Objects/bytearrayobject.c


+    // optimization: Avoid copying the bytes coming in when possible.
+    if (self->ob_alloc == 0 && _PyObject_IsUniquelyReferenced(other)) {
+        // note: ob_bytes_object is always the immortal empty bytes here.


Can you replace the comment with an assertion?

vstinner · 2025-11-24T15:54:54Z

Objects/bytearrayobject.c

+    // optimization: Avoid copying the bytes coming in when possible.
+    if (self->ob_alloc == 0 && _PyObject_IsUniquelyReferenced(other)) {
+        // note: ob_bytes_object is always the immortal empty bytes here.
+        if (!_canresize(self)) {


Why not also run this check when (self->ob_alloc == 0 && _PyObject_IsUniquelyReferenced(other)) is false? So move it before the outer if?

For the general case it's currently checked by bytearray_resize_lock_held.

Checking here technically changes the order of operations where an error can happen (the main codepath the buffer protocol always is called and can error before _canresize). Not certain how important that is to keep in this case.
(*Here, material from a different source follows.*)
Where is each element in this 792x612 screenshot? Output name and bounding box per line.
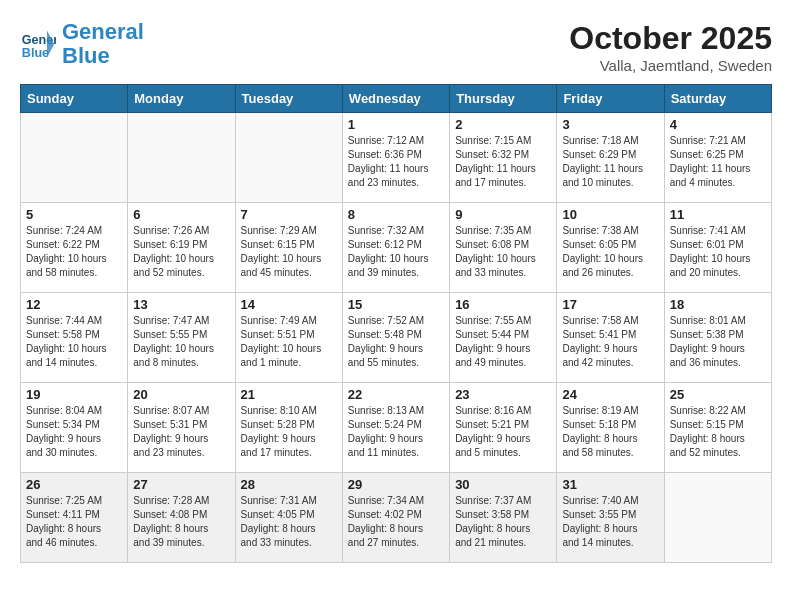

Keeping order would mean moving _canresize check inside the type checks here.

Objects/bytearrayobject.c

Co-authored-by: Victor Stinner <[email protected]>

Objects/bytearrayobject.c

encukou · 2025-11-25T15:35:43Z

Here's a test that should pass, but doesn't:

    // make some bytes
    PyObject *bytes = PyBytes_FromString("aaB");
    assert(bytes);
    // make an empty bytearray
    PyObject *ba = PyByteArray_FromStringAndSize("", 0);
    assert(ba);
    // append bytes to bytearray (in place, getting a new reference)
    PyObject *new_ba = PySequence_InPlaceConcat(ba, bytes);
    assert(new_ba == ba);
    Py_DECREF(new_ba);
    // pop from bytearray
    Py_DECREF(PyObject_CallMethod(ba, "pop", ""));

    // check that our bytes was not modified
    assert(memcmp(PyBytes_AsString(bytes), "aaB", 3) == 0);

    Py_DECREF(bytes);
    Py_DECREF(ba);

AFAIK, you need to use PyUnstable_Object_IsUniqueReferencedTemporary.
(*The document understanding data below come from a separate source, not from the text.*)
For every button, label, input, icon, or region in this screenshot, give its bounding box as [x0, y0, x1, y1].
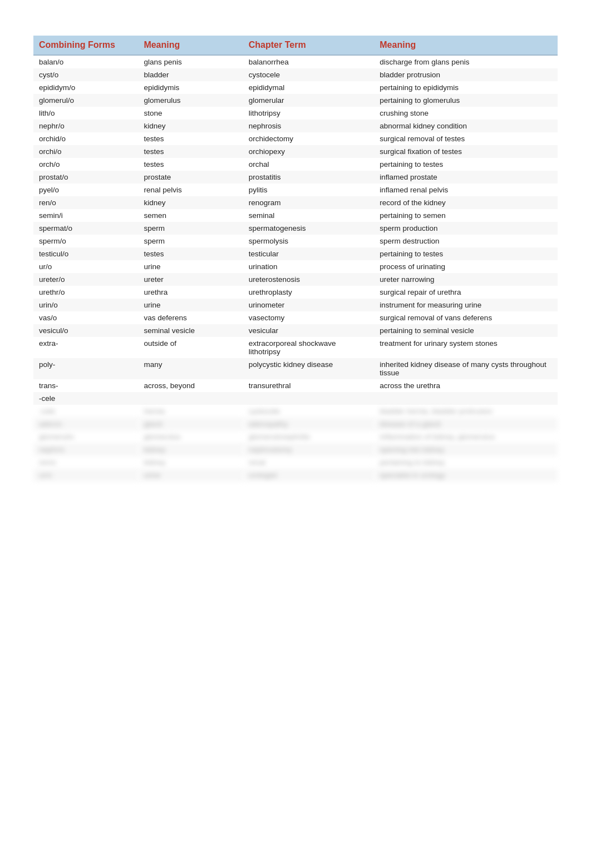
cell-21-0: vesicul/o: [33, 324, 138, 337]
cell-4-1: stone: [138, 107, 243, 120]
blurred-cell-1-1: gland: [138, 418, 243, 430]
cell-12-0: semin/i: [33, 209, 138, 222]
cell-23-0: poly-: [33, 358, 138, 379]
cell-3-3: pertaining to glomerulus: [374, 94, 558, 107]
cell-1-1: bladder: [138, 68, 243, 81]
cell-9-3: inflamed prostate: [374, 171, 558, 183]
blurred-cell-4-0: ren/o: [33, 456, 138, 469]
table-row: cyst/obladdercystocelebladder protrusion: [33, 68, 558, 81]
table-row: ur/ourineurinationprocess of urinating: [33, 260, 558, 273]
table-row: balan/oglans penisbalanorrheadischarge f…: [33, 55, 558, 68]
cell-9-1: prostate: [138, 171, 243, 183]
cell-17-1: ureter: [138, 273, 243, 286]
cell-22-0: extra-: [33, 337, 138, 358]
cell-17-0: ureter/o: [33, 273, 138, 286]
table-row-blurred: ur/ourineurologistspecialist in urology: [33, 469, 558, 482]
cell-11-1: kidney: [138, 196, 243, 209]
cell-0-3: discharge from glans penis: [374, 55, 558, 68]
table-header-row: Combining Forms Meaning Chapter Term Mea…: [33, 36, 558, 55]
blurred-cell-2-0: glomerul/o: [33, 430, 138, 443]
blurred-cell-0-1: hernia: [138, 405, 243, 418]
cell-5-1: kidney: [138, 120, 243, 132]
blurred-cell-2-1: glomerulus: [138, 430, 243, 443]
col-header-meaning-1: Meaning: [138, 36, 243, 55]
cell-21-1: seminal vesicle: [138, 324, 243, 337]
cell-11-2: renogram: [243, 196, 375, 209]
table-row: -cele: [33, 392, 558, 405]
cell-18-0: urethr/o: [33, 286, 138, 299]
cell-0-0: balan/o: [33, 55, 138, 68]
blurred-cell-2-3: inflammation of kidney, glomerulus: [374, 430, 558, 443]
cell-23-3: inherited kidney disease of many cysts t…: [374, 358, 558, 379]
cell-9-2: prostatitis: [243, 171, 375, 183]
cell-16-0: ur/o: [33, 260, 138, 273]
cell-22-1: outside of: [138, 337, 243, 358]
cell-2-1: epididymis: [138, 81, 243, 94]
table-row: orchi/otestesorchiopexysurgical fixation…: [33, 145, 558, 158]
blurred-cell-3-0: nephr/o: [33, 443, 138, 456]
cell-14-3: sperm destruction: [374, 235, 558, 247]
cell-17-3: ureter narrowing: [374, 273, 558, 286]
table-row: urin/ourineurinometerinstrument for meas…: [33, 299, 558, 311]
cell-3-1: glomerulus: [138, 94, 243, 107]
table-row: vas/ovas deferensvasectomysurgical remov…: [33, 311, 558, 324]
cell-13-1: sperm: [138, 222, 243, 235]
cell-20-2: vasectomy: [243, 311, 375, 324]
cell-19-2: urinometer: [243, 299, 375, 311]
cell-12-3: pertaining to semen: [374, 209, 558, 222]
table-row: orch/otestesorchalpertaining to testes: [33, 158, 558, 171]
cell-4-0: lith/o: [33, 107, 138, 120]
cell-25-3: [374, 392, 558, 405]
cell-1-3: bladder protrusion: [374, 68, 558, 81]
col-header-chapter-term: Chapter Term: [243, 36, 375, 55]
cell-4-2: lithotripsy: [243, 107, 375, 120]
cell-11-0: ren/o: [33, 196, 138, 209]
cell-13-3: sperm production: [374, 222, 558, 235]
table-row-blurred: aden/oglandadenopathydisease of a gland: [33, 418, 558, 430]
cell-25-0: -cele: [33, 392, 138, 405]
table-row: vesicul/oseminal vesiclevesicularpertain…: [33, 324, 558, 337]
cell-2-3: pertaining to epididymis: [374, 81, 558, 94]
cell-21-3: pertaining to seminal vesicle: [374, 324, 558, 337]
col-header-meaning-2: Meaning: [374, 36, 558, 55]
cell-6-1: testes: [138, 132, 243, 145]
cell-5-2: nephrosis: [243, 120, 375, 132]
cell-16-2: urination: [243, 260, 375, 273]
cell-23-1: many: [138, 358, 243, 379]
table-row-blurred: nephr/okidneynephrostomyopening into kid…: [33, 443, 558, 456]
cell-16-3: process of urinating: [374, 260, 558, 273]
cell-18-3: surgical repair of urethra: [374, 286, 558, 299]
cell-7-0: orchi/o: [33, 145, 138, 158]
blurred-cell-5-2: urologist: [243, 469, 375, 482]
cell-12-1: semen: [138, 209, 243, 222]
cell-0-2: balanorrhea: [243, 55, 375, 68]
table-row-blurred: ren/okidneyrenalpertaining to kidney: [33, 456, 558, 469]
blurred-cell-5-3: specialist in urology: [374, 469, 558, 482]
table-row: nephr/okidneynephrosisabnormal kidney co…: [33, 120, 558, 132]
cell-21-2: vesicular: [243, 324, 375, 337]
cell-3-2: glomerular: [243, 94, 375, 107]
cell-24-0: trans-: [33, 379, 138, 392]
cell-8-1: testes: [138, 158, 243, 171]
cell-2-2: epididymal: [243, 81, 375, 94]
table-row-blurred: glomerul/oglomerulusglomerulonephritisin…: [33, 430, 558, 443]
table-row: epididym/oepididymisepididymalpertaining…: [33, 81, 558, 94]
blurred-cell-5-0: ur/o: [33, 469, 138, 482]
blurred-cell-4-2: renal: [243, 456, 375, 469]
cell-24-2: transurethral: [243, 379, 375, 392]
cell-2-0: epididym/o: [33, 81, 138, 94]
cell-22-2: extracorporeal shockwave lithotripsy: [243, 337, 375, 358]
cell-10-2: pylitis: [243, 183, 375, 196]
cell-14-2: spermolysis: [243, 235, 375, 247]
cell-8-2: orchal: [243, 158, 375, 171]
cell-6-2: orchidectomy: [243, 132, 375, 145]
cell-25-2: [243, 392, 375, 405]
cell-14-0: sperm/o: [33, 235, 138, 247]
cell-10-1: renal pelvis: [138, 183, 243, 196]
blurred-cell-0-2: cystocele: [243, 405, 375, 418]
cell-0-1: glans penis: [138, 55, 243, 68]
cell-24-3: across the urethra: [374, 379, 558, 392]
cell-6-3: surgical removal of testes: [374, 132, 558, 145]
cell-1-2: cystocele: [243, 68, 375, 81]
blurred-cell-1-0: aden/o: [33, 418, 138, 430]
colesbury · 2025-11-25T17:07:12Z

Objects/bytearrayobject.c

+            PyObject *taken = PyObject_CallMethodNoArgs(other,
+                                                        &_Py_ID(take_bytes));


This looks unsafe to me. If you call a method, you may invalidate the assumptions you verified earlier

Maybe call bytearray_take_bytes_impl() directly to reduce the risk of side effects? And you can check again _PyObject_IsUniquelyReferenced() in an assertion.

cmaloney · 2025-11-29T00:59:32Z

(Iterating on this locally; should have updates next week)

Co-authored-by: Victor Stinner <[email protected]>

cmaloney · 2025-12-03T21:54:36Z

@encukou : When I try using PyUnstable_Object_IsUniqueReferencedTemporary then use ./python -m test test_bytes -W I get: python: ../cpython/Include/internal/pycore_stackref.h:695: PyObject *PyStackRef_AsPyObjectBorrow(_PyStackRef): Assertion !PyStackRef_IsTaggedInt(ref)' failed.`. Not sure exactly why.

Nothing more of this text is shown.